* YOUR GOAL *
Every line below that includes "Niterói" counts toward the total. Report that total alone.

* LISTED RECORDS *

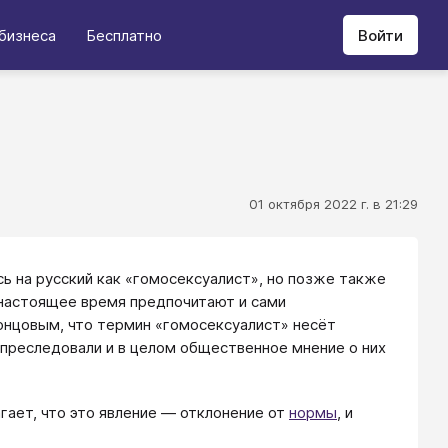
бизнеса
Бесплатно
Войти
01 октября 2022 г. в 21:29
ь на русский как «гомосексуалист», но позже также
 настоящее время предпочитают и сами
онцовым, что термин «гомосексуалист» несёт
 преследовали и в целом общественное мнение о них
ает, что это явление — отклонение от
нормы
, и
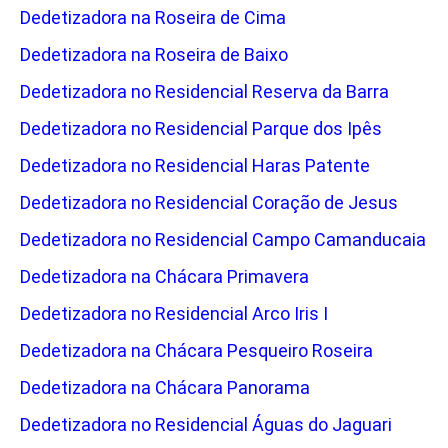
Dedetizadora na Roseira de Cima
Dedetizadora na Roseira de Baixo
Dedetizadora no Residencial Reserva da Barra
Dedetizadora no Residencial Parque dos Ipês
Dedetizadora no Residencial Haras Patente
Dedetizadora no Residencial Coração de Jesus
Dedetizadora no Residencial Campo Camanducaia
Dedetizadora na Chácara Primavera
Dedetizadora no Residencial Arco Iris I
Dedetizadora na Chácara Pesqueiro Roseira
Dedetizadora na Chácara Panorama
Dedetizadora no Residencial Águas do Jaguari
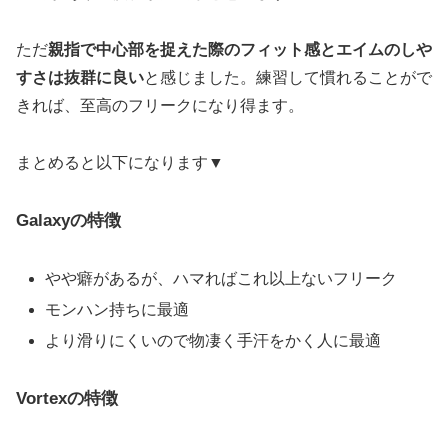
ただ
親指で中心部を捉えた際のフィット感とエイムのしや
すさは抜群に良い
と感じました。練習して慣れることがで
きれば、至高のフリークになり得ます。
まとめると以下になります▼
Galaxyの特徴
やや癖があるが、ハマればこれ以上ないフリーク
モンハン持ちに最適
より滑りにくいので物凄く手汗をかく人に最適
Vortexの特徴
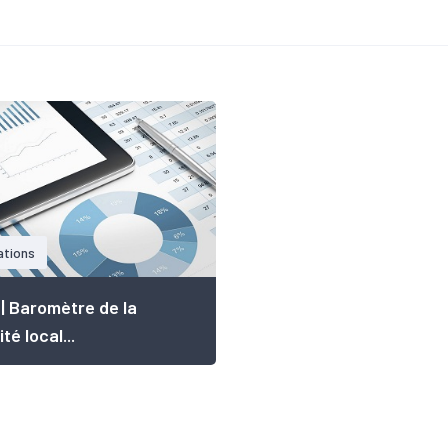
ations
r | Baromètre de la
ité local...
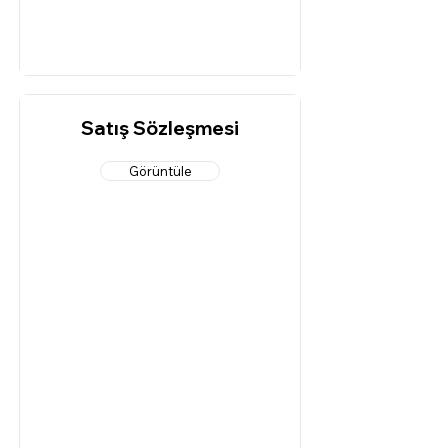
Satış Sözleşmesi
Görüntüle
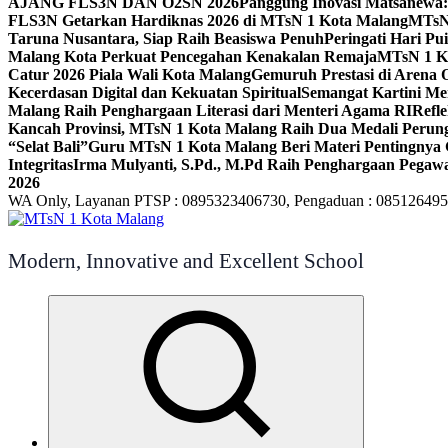
AJANG FLS3N DAN O2SN 2026
Panggung Inovasi Matsanewa:
FLS3N Getarkan Hardiknas 2026 di MTsN 1 Kota Malang
MTsN 
Taruna Nusantara, Siap Raih Beasiswa Penuh
Peringati Hari P
Malang Kota Perkuat Pencegahan Kenakalan Remaja
MTsN 1 Ko
Catur 2026 Piala Wali Kota Malang
Gemuruh Prestasi di Arena 
Kecerdasan Digital dan Kekuatan Spiritual
Semangat Kartini Me
Malang Raih Penghargaan Literasi dari Menteri Agama RI
Refl
Kancah Provinsi, MTsN 1 Kota Malang Raih Dua Medali Per
“Selat Bali”
Guru MTsN 1 Kota Malang Beri Materi Pentingnya 
Integritas
Irma Mulyanti, S.Pd., M.Pd Raih Penghargaan Pegawa
2026
WA Only, Layanan PTSP : 0895323406730, Pengaduan : 08512649
Modern, Innovative and Excellent School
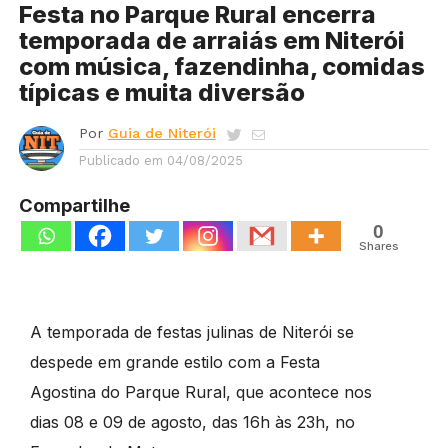
Festa no Parque Rural encerra
temporada de arraiás em Niterói
com música, fazendinha, comidas
típicas e muita diversão
Por
Guia de Niterói
Publicado em
04/08/2025
Compartilhe
0
Shares
A temporada de festas julinas de Niterói se
despede em grande estilo com a Festa
Agostina do Parque Rural, que acontece nos
dias 08 e 09 de agosto, das 16h às 23h, no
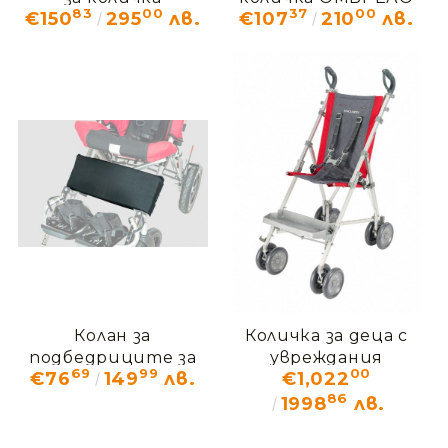
83
00
37
00
€150
295
лв.
€107
210
лв.
ОМБРЕЛО OMО_505
OMO_128
Колан за
Количка за деца с
подбедриците за
увреждания
69
99
00
€76
149
лв.
€1,022
количка ОМБРЕЛО
МАКЛАРЪН
86
1998
лв.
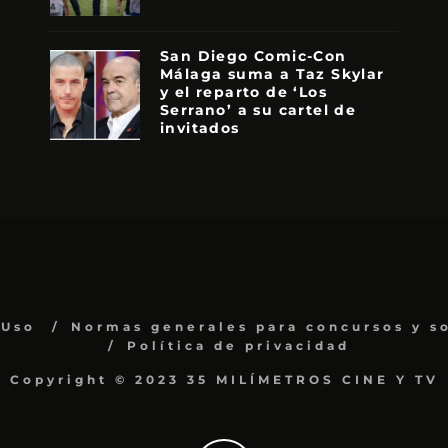
San Diego Comic-Con
Málaga suma a Taz Skylar
y el reparto de ‘Los
Serrano’ a su cartel de
invitados
 Uso
Normas generales para concursos y s
Política de privacidad
Copyright © 2023 35 MILÍMETROS CINE Y TV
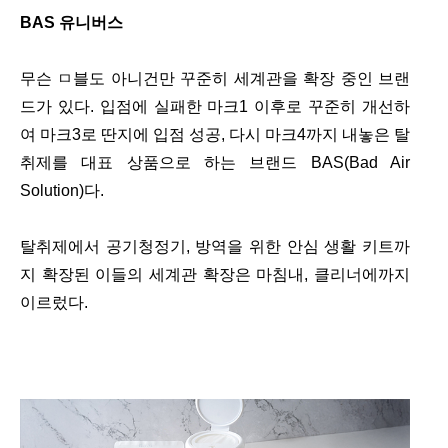
BAS 유니버스
무슨 ㅁ블도 아니건만 꾸준히 세계관을 확장 중인 브랜
드가 있다. 입점에 실패한 마크1 이후로 꾸준히 개선하
여 마크3로 딴지에 입점 성공, 다시 마크4까지 내놓은 탈
취제를 대표 상품으로 하는 브랜드 BAS(Bad Air
Solution)다.
탈취제에서 공기청정기, 방역을 위한 안심 생활 키트까
지 확장된 이들의 세계관 확장은 마침내, 클리너에까지
이르렀다.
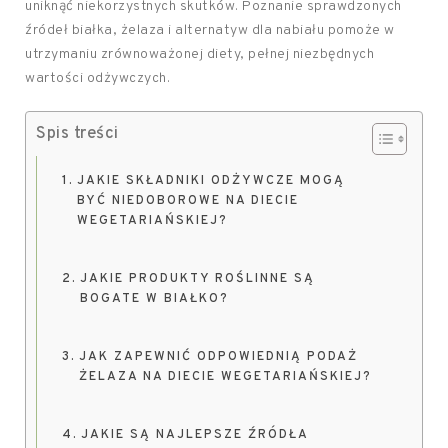
uniknąć niekorzystnych skutków. Poznanie sprawdzonych
źródeł białka, żelaza i alternatyw dla nabiału pomoże w
utrzymaniu zrównoważonej diety, pełnej niezbędnych
wartości odżywczych.
Spis treści
JAKIE SKŁADNIKI ODŻYWCZE MOGĄ
BYĆ NIEDOBOROWE NA DIECIE
WEGETARIAŃSKIEJ?
JAKIE PRODUKTY ROŚLINNE SĄ
BOGATE W BIAŁKO?
JAK ZAPEWNIĆ ODPOWIEDNIĄ PODAŻ
ŻELAZA NA DIECIE WEGETARIAŃSKIEJ?
JAKIE SĄ NAJLEPSZE ŹRÓDŁA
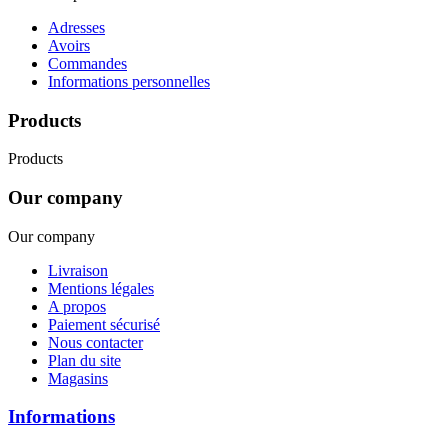
Adresses
Avoirs
Commandes
Informations personnelles
Products
Products
Our company
Our company
Livraison
Mentions légales
A propos
Paiement sécurisé
Nous contacter
Plan du site
Magasins
Informations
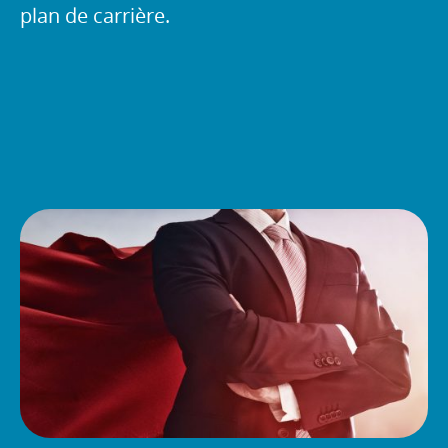
plan de carrière.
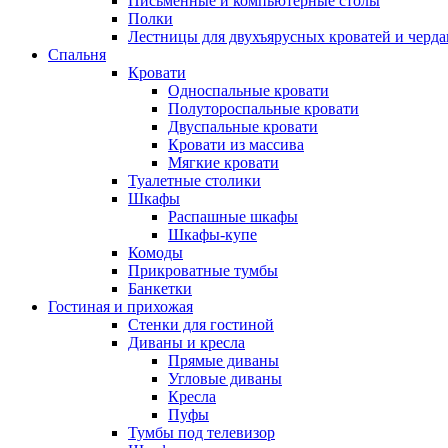
Письменные и компьютерные столы
Полки
Лестницы для двухъярусных кроватей и черда
Спальня
Кровати
Односпальные кровати
Полутороспальные кровати
Двуспальные кровати
Кровати из массива
Мягкие кровати
Туалетные столики
Шкафы
Распашные шкафы
Шкафы-купе
Комоды
Прикроватные тумбы
Банкетки
Гостиная и прихожая
Стенки для гостиной
Диваны и кресла
Прямые диваны
Угловые диваны
Кресла
Пуфы
Тумбы под телевизор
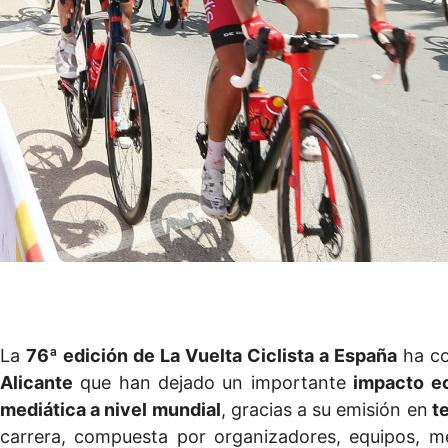
La
76ª edición de La Vuelta Ciclista a España
ha co
Alicante
que han dejado un importante
impacto e
mediática a nivel mundial
, gracias a su emisión en
te
carrera, compuesta por organizadores, equipos, m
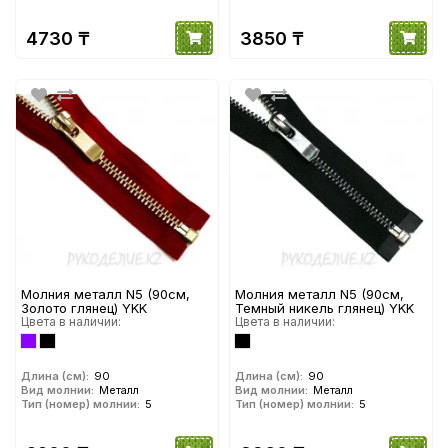
4730 ₸
3850 ₸
Молния металл N5 (90см,
Молния металл N5 (90см,
Золото глянец) YKK
Темный никель глянец) YKK
Цвета в наличии:
Цвета в наличии:
Длина (см):
90
Длина (см):
90
Вид молнии:
Металл
Вид молнии:
Металл
Тип (номер) молнии:
5
Тип (номер) молнии:
5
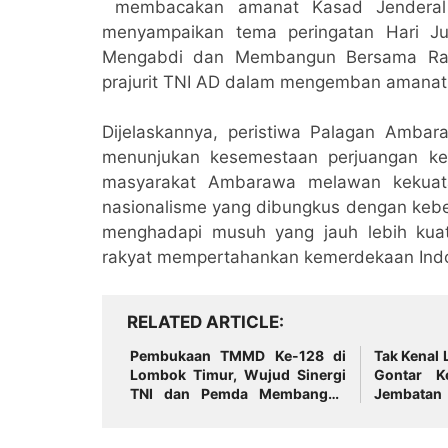
membacakan amanat Kasad Jenderal 
menyampaikan tema peringatan Hari Ju
Mengabdi dan Membangun Bersama Raky
prajurit TNI AD dalam mengemban amanat 
Dijelaskannya, peristiwa Palagan Amba
menunjukan kesemestaan perjuangan k
masyarakat Ambarawa melawan kekuata
nasionalisme yang dibungkus dengan keber
menghadapi musuh yang jauh lebih ku
rakyat mempertahankan kemerdekaan Indo
RELATED ARTICLE
Pembukaan TMMD Ke-128 di
Tak Kenal 
Lombok Timur, Wujud Sinergi
Gontar K
TNI dan Pemda Membangun
Jembata
Desa
Malam Har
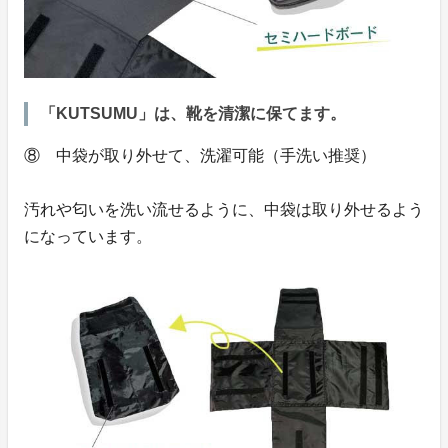
「KUTSUMU」は、靴を清潔に保てます。
⑧ 中袋が取り外せて、洗濯可能（手洗い推奨）
汚れや匂いを洗い流せるように、中袋は取り外せるよう
になっています。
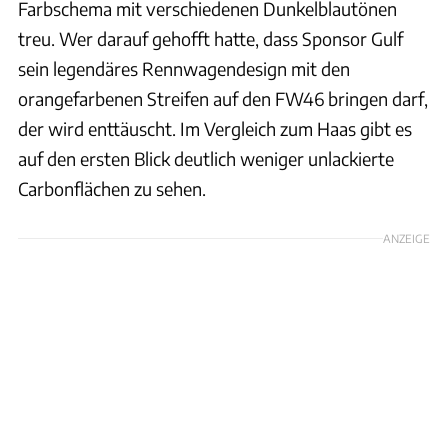
Farbschema mit verschiedenen Dunkelblautönen
treu. Wer darauf gehofft hatte, dass Sponsor Gulf
sein legendäres Rennwagendesign mit den
orangefarbenen Streifen auf den FW46 bringen darf,
der wird enttäuscht. Im Vergleich zum Haas gibt es
auf den ersten Blick deutlich weniger unlackierte
Carbonflächen zu sehen.
ANZEIGE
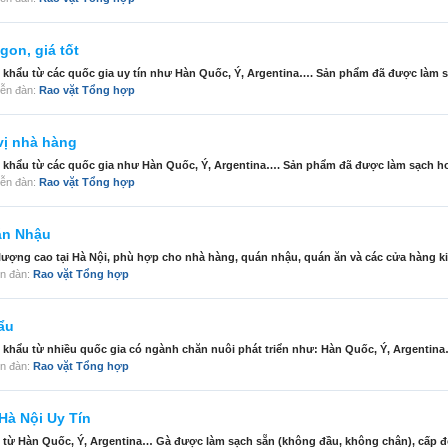
on, giá tốt
 khẩu từ các quốc gia uy tín như Hàn Quốc, Ý, Argentina…. Sản phẩm đã được làm s
diễn đàn:
Rao vặt Tổng hợp
vị nhà hàng
 khẩu từ các quốc gia như Hàn Quốc, Ý, Argentina…. Sản phẩm đã được làm sạch hoà
diễn đàn:
Rao vặt Tổng hợp
án Nhậu
ượng cao tại Hà Nội, phù hợp cho nhà hàng, quán nhậu, quán ăn và các cửa hàng ki
iễn đàn:
Rao vặt Tổng hợp
ẩu
khẩu từ nhiều quốc gia có ngành chăn nuôi phát triển như: Hàn Quốc, Ý, Argentina
iễn đàn:
Rao vặt Tổng hợp
Hà Nội Uy Tín
 từ Hàn Quốc, Ý, Argentina… Gà được làm sạch sẵn (không đầu, không chân), cấp đô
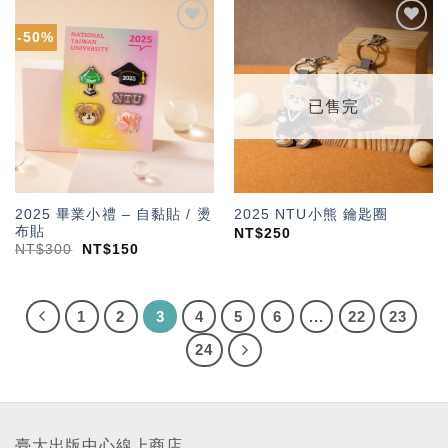
-50%
加入
加入
「願
「願
望輕
望輕
單」
單」
已售完
2025 畢業小禮 – 自黏貼 / 燙
2025 NTU小熊 鑰匙圈
布貼
NT$
250
NT$
300
NT$
150
1
2
3
4
5
6
...
22
23
24
臺大出版中心線上商店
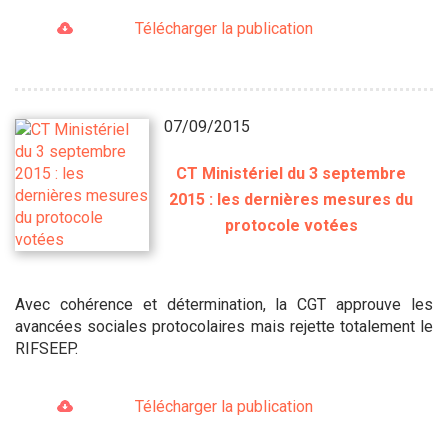
Télécharger la publication
07/09/2015
CT Ministériel du 3 septembre
2015 : les dernières mesures du
protocole votées
Avec cohérence et détermination, la CGT approuve les
avancées sociales protocolaires mais rejette totalement le
RIFSEEP.
Télécharger la publication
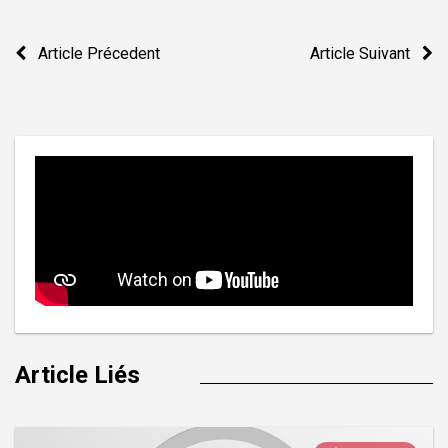
Navigation
Article Précedent
Article Suivant
de
l’article
Article Liés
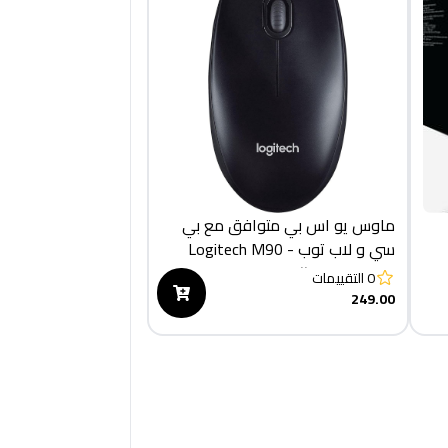
ماوس يو اس بي متوافق مع بي
سي و لاب توب - Logitech M90
(910-001793)
0
التقييمات
249.00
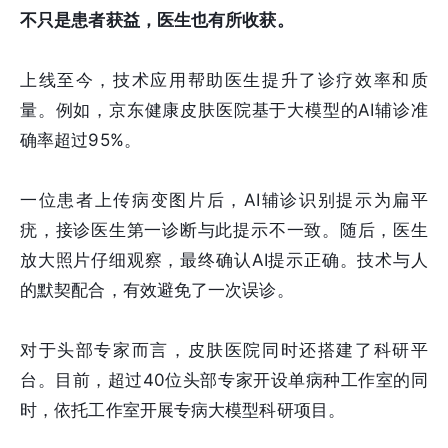
不只是患者获益，医生也有所收获。
上线至今，技术应用帮助医生提升了诊疗效率和质
量。例如，京东健康皮肤医院基于大模型的AI辅诊准
确率超过95%。
一位患者上传病变图片后，AI辅诊识别提示为扁平
疣，接诊医生第一诊断与此提示不一致。随后，医生
放大照片仔细观察，最终确认AI提示正确。技术与人
的默契配合，有效避免了一次误诊。
对于头部专家而言，皮肤医院同时还搭建了科研平
台。目前，超过40位头部专家开设单病种工作室的同
时，依托工作室开展专病大模型科研项目。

* THE ANSWER *
3